I would suggest using a mean-shift kernel to find the density center of your dots.
Mean-shift illustration http://cvr.yorku.ca/members/gradstudents/kosta/compvis/file_mean_shift_path.gif
This figure shows a mean-shift kernel (centered initially on the edge of the cluster) converge towards the cluster's point of highest density.
In theory (in a nutshell):
Several answers to this questions already hinted at the mean-shift way of doing it:
P Daddy's blurring the image and finding the darkest spot is actually a kernel density estimation (KDE) method, which is the theoretical basis of the mean-shift.
Both j0rd4n and Bill the Lizard suggested to discretize your space into blocks and inspect their densities.
What you see in the animated figure is a combination of these two suggestions: it uses a moving "block" (i.e. the kernel) to seek the locally highest density.
The mean-shift is an iterative method that uses a pixel neighborhood called the kernel (similar to this one) and uses it to compute the mean of the underlying image data. The mean in this context is the pixel-weighted average of the kernel coordinates.

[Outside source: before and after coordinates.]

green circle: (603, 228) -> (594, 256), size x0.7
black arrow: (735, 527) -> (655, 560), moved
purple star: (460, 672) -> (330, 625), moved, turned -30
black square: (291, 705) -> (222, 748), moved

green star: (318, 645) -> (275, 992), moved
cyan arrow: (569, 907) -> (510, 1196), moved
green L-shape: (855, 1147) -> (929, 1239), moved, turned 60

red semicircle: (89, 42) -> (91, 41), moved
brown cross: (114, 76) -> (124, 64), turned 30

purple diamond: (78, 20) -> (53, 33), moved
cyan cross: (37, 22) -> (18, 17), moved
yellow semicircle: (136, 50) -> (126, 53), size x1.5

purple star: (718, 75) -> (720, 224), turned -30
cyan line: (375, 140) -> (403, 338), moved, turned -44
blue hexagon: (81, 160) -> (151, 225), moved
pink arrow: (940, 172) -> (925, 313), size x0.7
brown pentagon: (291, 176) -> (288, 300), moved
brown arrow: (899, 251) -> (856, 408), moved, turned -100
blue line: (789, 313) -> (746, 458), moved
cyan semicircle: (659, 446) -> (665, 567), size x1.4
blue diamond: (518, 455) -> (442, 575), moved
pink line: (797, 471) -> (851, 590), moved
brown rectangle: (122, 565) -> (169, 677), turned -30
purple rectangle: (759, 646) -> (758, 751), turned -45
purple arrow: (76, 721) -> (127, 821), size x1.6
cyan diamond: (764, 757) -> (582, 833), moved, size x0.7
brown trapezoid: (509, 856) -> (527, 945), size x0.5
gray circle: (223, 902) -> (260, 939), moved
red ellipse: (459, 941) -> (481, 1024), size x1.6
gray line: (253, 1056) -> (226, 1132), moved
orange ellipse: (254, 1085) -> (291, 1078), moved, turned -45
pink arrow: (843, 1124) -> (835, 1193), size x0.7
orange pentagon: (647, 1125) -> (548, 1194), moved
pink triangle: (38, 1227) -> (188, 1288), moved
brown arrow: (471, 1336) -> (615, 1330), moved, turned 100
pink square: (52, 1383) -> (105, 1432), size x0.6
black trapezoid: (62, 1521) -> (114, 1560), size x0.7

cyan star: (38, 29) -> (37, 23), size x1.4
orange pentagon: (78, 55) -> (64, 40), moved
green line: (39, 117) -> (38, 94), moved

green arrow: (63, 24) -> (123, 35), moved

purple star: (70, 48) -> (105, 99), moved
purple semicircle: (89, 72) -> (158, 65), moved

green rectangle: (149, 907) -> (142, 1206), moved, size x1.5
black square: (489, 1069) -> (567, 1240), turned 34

In each iteration the kernel's mean defines its center coordinates for the next iteration - this is called the shift. Hence the name mean-shift. The stop condition for the iterations is when the shift distance drops to 0 (i.e. we are at the most dense spot in the neighborhood).
A comprehensive introduction to mean-shift (both in theory and application) can be found in this ppt presentation.
In practice:
An implementation of the mean-shift is available in OpenCV:
int cvMeanShift( const CvArr* prob_image, CvRect window,
CvTermCriteria criteria, CvConnectedComp* comp );
O'Reilly's Learning OpenCv (google book excerpts) also has a nice explanation on how it works. Basically just feed it your dots image (prob_image).
In practice, the trick is to choose the adequate kernel size. The smaller the kernel, the closer you need to initiate it to the cluster. The bigger the kernel, the more random your initial position can be. However, if there are several clusters of dots in your image, the kernel might converge right between them.